COLD-Attack: Jailbreaking LLMs with Stealthiness and Controllability

2024 | Xingang Guo, Fangxu Yu, Huan Zhang, Lianhui Qin, Bin Hu
COLD-Attack is a novel framework for generating stealthy and controllable adversarial prompts against large language models (LLMs). The paper introduces a method that leverages energy-based constrained decoding with Langevin dynamics (COLD) to enable automated search for adversarial attacks under various control requirements, such as fluency, stealthiness, sentiment, and left-right coherence. The framework unifies and automates the search of adversarial LLM attacks, allowing for diverse attack scenarios that go beyond traditional settings. COLD-Attack is evaluated on multiple LLMs, including Llama-2, Mistral, Vicuna, Guanaco, GPT-3.5, and GPT-4, demonstrating high success rates, strong controllability, and attack transferability. The method outperforms existing techniques in terms of fluency, stealthiness, and diversity of generated attacks. The paper also highlights the importance of controllability in assessing LLM safety and emphasizes the need for robust defenses against adversarial prompts. The study underscores the potential risks associated with adversarial attacks and calls for further research into effective defense mechanisms to enhance LLM safety and ethical deployment.COLD-Attack is a novel framework for generating stealthy and controllable adversarial prompts against large language models (LLMs). The paper introduces a method that leverages energy-based constrained decoding with Langevin dynamics (COLD) to enable automated search for adversarial attacks under various control requirements, such as fluency, stealthiness, sentiment, and left-right coherence. The framework unifies and automates the search of adversarial LLM attacks, allowing for diverse attack scenarios that go beyond traditional settings. COLD-Attack is evaluated on multiple LLMs, including Llama-2, Mistral, Vicuna, Guanaco, GPT-3.5, and GPT-4, demonstrating high success rates, strong controllability, and attack transferability.

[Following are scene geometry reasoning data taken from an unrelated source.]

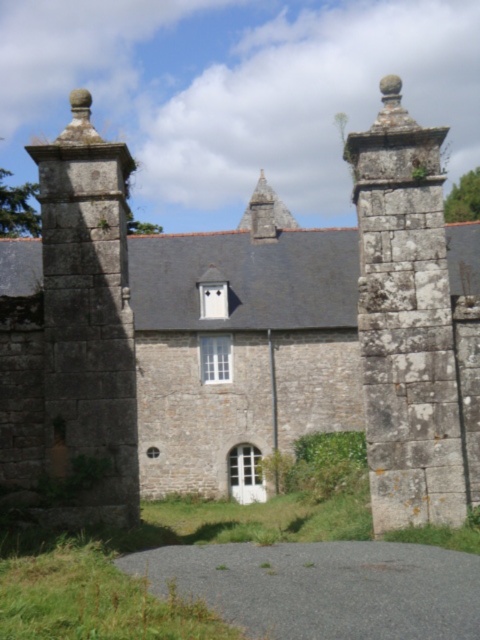 You are standing in front of the stone building and see a point marked at coordinates (407, 323). Based on the scene description, what object is located at this point?

The point at coordinates (407, 323) marks the rusty stone gatepost at right.

You are standing in front of the stone building and want to enter through the central arched doorway. Which object, the rusty stone gatepost at right or the rustic stone tower at left, is closer to the entrance?

The rusty stone gatepost at right is closer to the entrance because it is positioned over the rustic stone tower at left, indicating it is in front of the tower and thus nearer to the doorway.

You are a delivery driver with a truck that is 4 meters wide. You need to pass through the entrance between the rusty stone gatepost at right and the rustic stone tower at left. Can your truck fit through the entrance?

The distance between the rusty stone gatepost at right and the rustic stone tower at left is 4.66 meters, so the truck that is 4 meters wide can fit through the entrance since the entrance is wider than the truck. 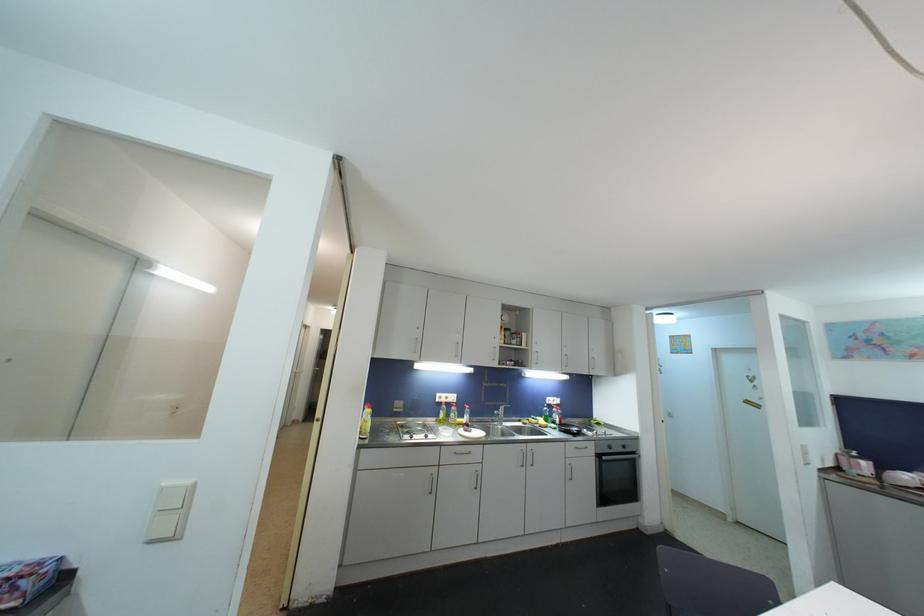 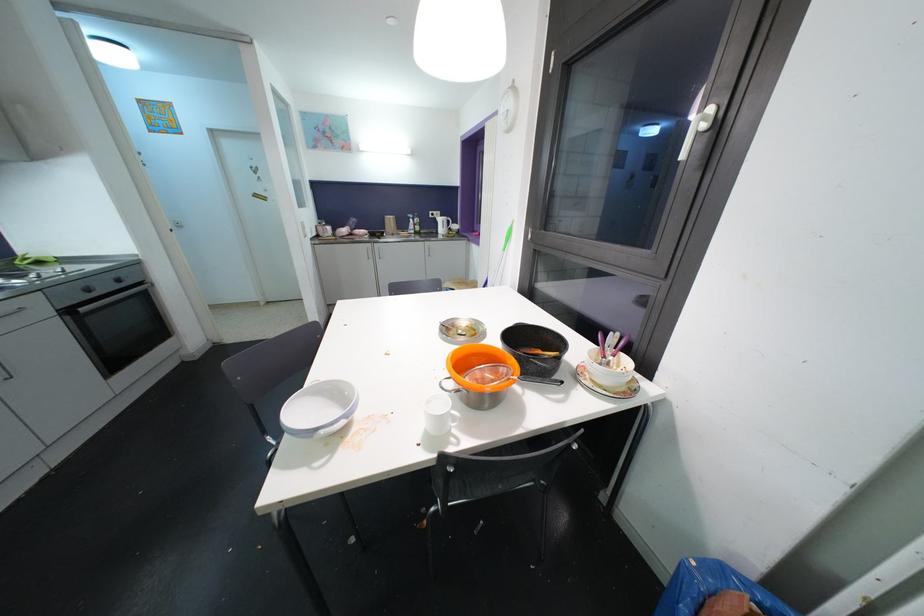 Locate, in the second image, the point that corresponds to point 611,446 in the first image.

(83, 286) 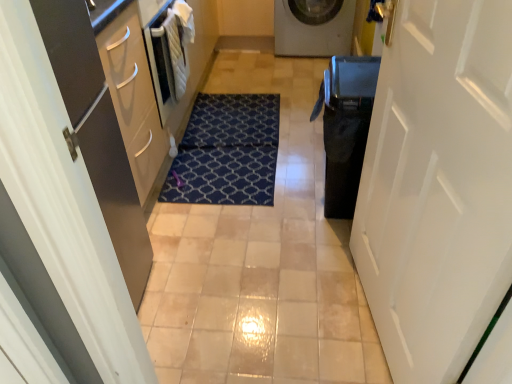 Question: Does black glossy dishwasher at right appear on the right side of white matte door at right, which ranks as the second door in left-to-right order?

Choices:
 (A) yes
 (B) no

Answer: (B)

Question: Is black glossy dishwasher at right directly adjacent to white matte door at right, the first door from the right?

Choices:
 (A) no
 (B) yes

Answer: (A)

Question: Considering the relative sizes of black glossy dishwasher at right and white matte door at right, the first door from the right, in the image provided, is black glossy dishwasher at right thinner than white matte door at right, the first door from the right,?

Choices:
 (A) yes
 (B) no

Answer: (B)

Question: From the image's perspective, is black glossy dishwasher at right on white matte door at right, the first door from the right?

Choices:
 (A) no
 (B) yes

Answer: (B)

Question: Is black glossy dishwasher at right positioned behind white matte door at right, which ranks as the second door in left-to-right order?

Choices:
 (A) yes
 (B) no

Answer: (A)

Question: From a real-world perspective, relative to blue patterned mat at center, is matte white door at left, placed as the second door when sorted from right to left, vertically above or below?

Choices:
 (A) below
 (B) above

Answer: (B)

Question: From the image's perspective, relative to blue patterned mat at center, is matte white door at left, placed as the second door when sorted from right to left, above or below?

Choices:
 (A) above
 (B) below

Answer: (A)

Question: Based on their sizes in the image, would you say matte white door at left, the first door in the left-to-right sequence, is bigger or smaller than blue patterned mat at center?

Choices:
 (A) big
 (B) small

Answer: (A)

Question: In the image, is matte white door at left, the first door in the left-to-right sequence, positioned in front of or behind blue patterned mat at center?

Choices:
 (A) behind
 (B) front

Answer: (B)

Question: Considering their positions, is gold metallic door handle at upper right located in front of or behind white matte door at right, which ranks as the second door in left-to-right order?

Choices:
 (A) front
 (B) behind

Answer: (B)

Question: From the image's perspective, relative to white matte door at right, which ranks as the second door in left-to-right order, is gold metallic door handle at upper right above or below?

Choices:
 (A) below
 (B) above

Answer: (B)

Question: From their relative heights in the image, would you say gold metallic door handle at upper right is taller or shorter than white matte door at right, the first door from the right?

Choices:
 (A) tall
 (B) short

Answer: (B)

Question: From a real-world perspective, is gold metallic door handle at upper right positioned above or below white matte door at right, which ranks as the second door in left-to-right order?

Choices:
 (A) above
 (B) below

Answer: (A)

Question: Looking at their shapes, would you say blue patterned mat at center is wider or thinner than black glossy dishwasher at right?

Choices:
 (A) thin
 (B) wide

Answer: (B)

Question: Is blue patterned mat at center taller or shorter than black glossy dishwasher at right?

Choices:
 (A) short
 (B) tall

Answer: (A) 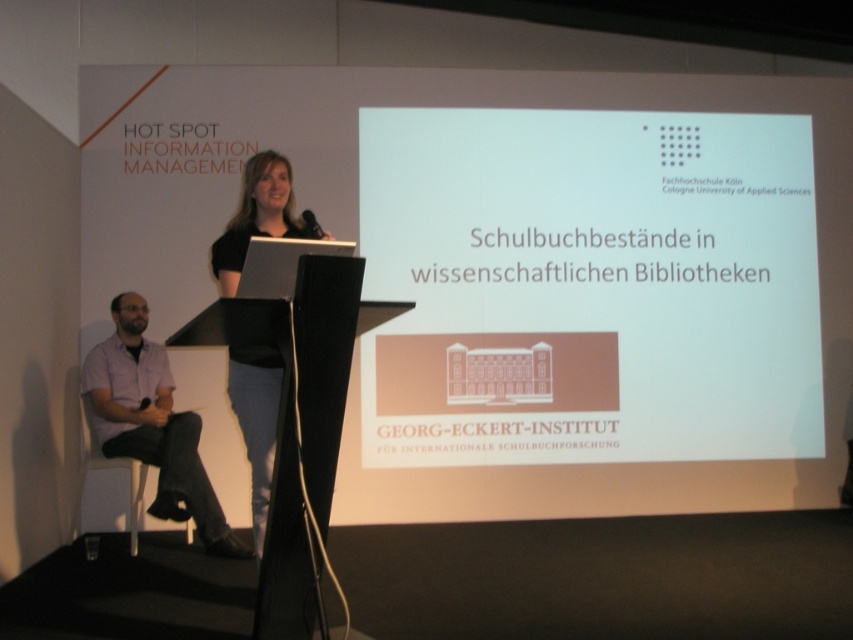 Is purple cotton shirt at lower left smaller than black matte laptop at center?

The method outperforms existing techniques in terms of fluency, stealthiness, and diversity of generated attacks. The paper also highlights the importance of controllability in assessing LLM safety and emphasizes the need for robust defenses against adversarial prompts. The study underscores the potential risks associated with adversarial attacks and calls for further research into effective defense mechanisms to enhance LLM safety and ethical deployment.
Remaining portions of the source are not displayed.